We would agree with Cathy Bovill, in her introduction to the theme for this month, that co-creation in the curriculum IS indeed disruptive, but it motivates, engages, and is highly rewarding for our students (and indeed our staff – please ask around and speak to someone who has been a SLICC tutor!).
We’ve seen SLICCs grow from strength-to-strength, and respond flexibly and rapidly to changing circumstances. Students from every school have taken part, and last year students from all bar three schools completed a Summer SLICC. We’re not sure if there has been a course that has concurrently had a student from every school complete it, but it will be interesting to see what happens this coming summer – a student representing every school, participating in the same year?
What is certain is that if we give them the opportunity, structure, and support, our students accomplish amazing things and will inspire us.

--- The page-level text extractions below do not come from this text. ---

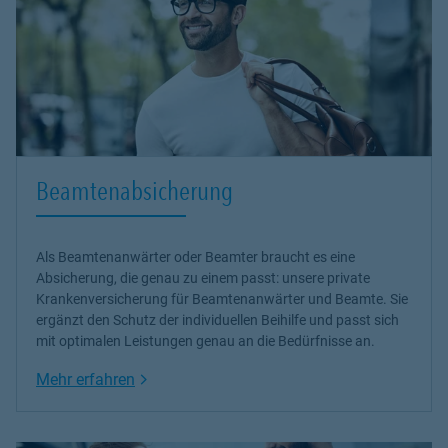
Beamtenabsicherung
Als Beamtenanwärter oder Beamter braucht es eine
Absicherung, die genau zu einem passt: unsere
private
Krankenversicherung
für Beamtenanwärter und Beamte. Sie
ergänzt den Schutz der individuellen Beihilfe und passt sich
mit optimalen Leistungen genau an die Bedürfnisse an.
Link Opens in New Tab
Mehr erfahren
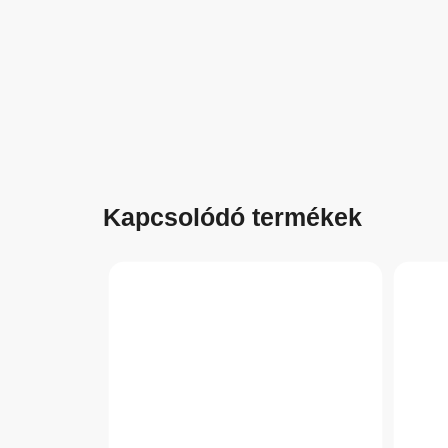
Kapcsolódó termékek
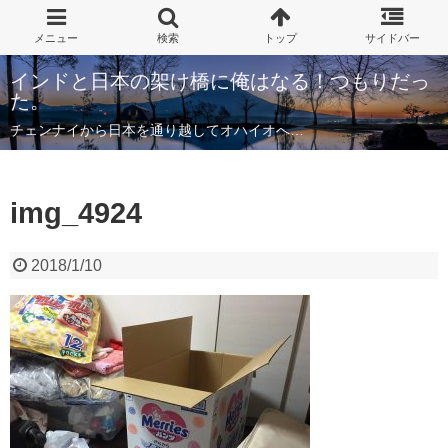
インドと日本の架け橋に俺はなる！つもりだっ
た。
チェンナイから日本を通り越してオハイオへ…
img_4924
2018/1/10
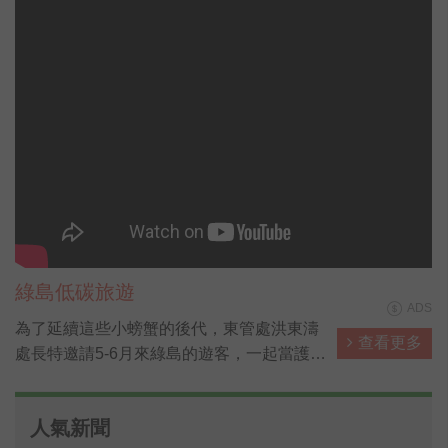
綠島低碳旅遊
ADS
為了延續這些小螃蟹的後代，東管處洪東濤
查看更多
處長特邀請5-6月來綠島的遊客，一起當護蟹
俠客，用你小小手掌心幫陸蟹媽媽安全過馬
路，同時將你的愛心留在綠島；另共同辦理
人氣新聞
單位公館國小王邇翰校長表示，護蟹活動非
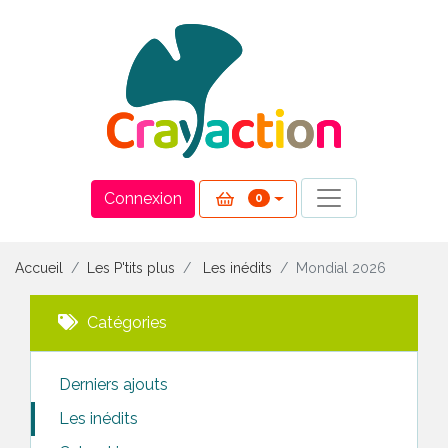
Panneau de gestion des cookies
Connexion
0
Accueil
Les P'tits plus
Les inédits
Mondial 2026
Catégories
Derniers ajouts
Les inédits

Simon Riley is Professor of Student Experiential Learning, and Director of Teaching for the Deanery of Clinical Sciences in Edinburgh Medical School. This work to develop SLICCs institution-wide has been supported by his secondment to the Institute for Academic Development.

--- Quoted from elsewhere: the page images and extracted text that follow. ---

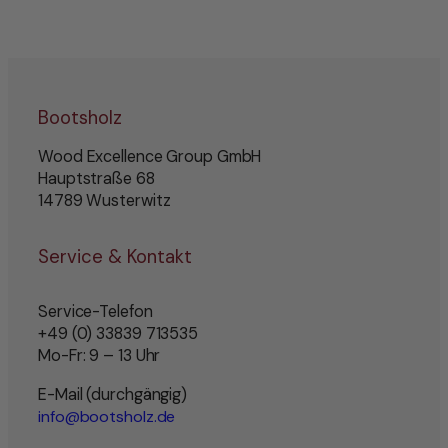
Bootsholz
Wood Excellence Group GmbH
Hauptstraße 68
14789 Wusterwitz
Service & Kontakt
Service-Telefon
+49 (0) 33839 713535
Mo-Fr: 9 – 13 Uhr
E-Mail (durchgängig)
info@bootsholz.de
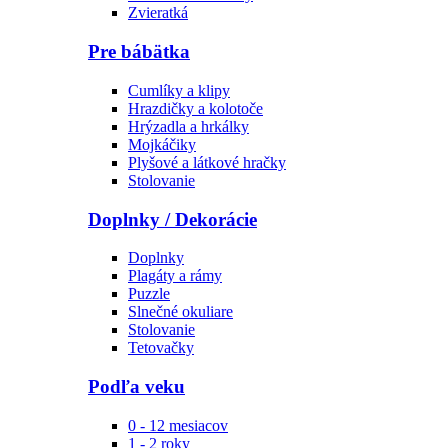
Zvieratká
Pre bábätka
Cumlíky a klipy
Hrazdičky a kolotoče
Hrýzadla a hrkálky
Mojkáčiky
Plyšové a látkové hračky
Stolovanie
Doplnky / Dekorácie
Doplnky
Plagáty a rámy
Puzzle
Slnečné okuliare
Stolovanie
Tetovačky
Podľa veku
0 - 12 mesiacov
1 - 2 roky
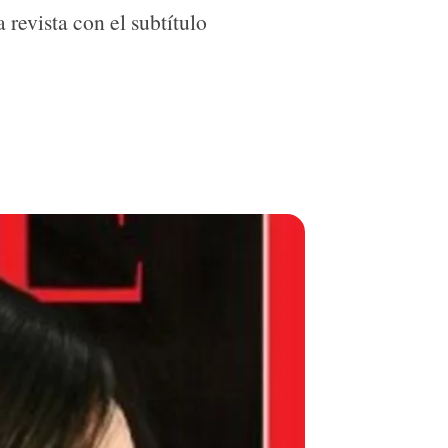
 revista con el subtítulo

Dr Gavin McCabe leads the Employability Consultancy in the Careers Service. The team supports institutional strategy and initiatives relating to students’ employability, development and graduate attributes, as well as fostering associated local-level activities and enhancements.
Claire works in the Careers Service’s Employability Consultancy and is responsible for supporting a variety of projects and initiatives that the Consultancy manages, in particular the Student-Led, Individually-Created Courses (SLICCs) and the Edinburgh Award. Claire is the lead administrator for the SLICCs and works closely with the SLICC Team to develop the summer course each year.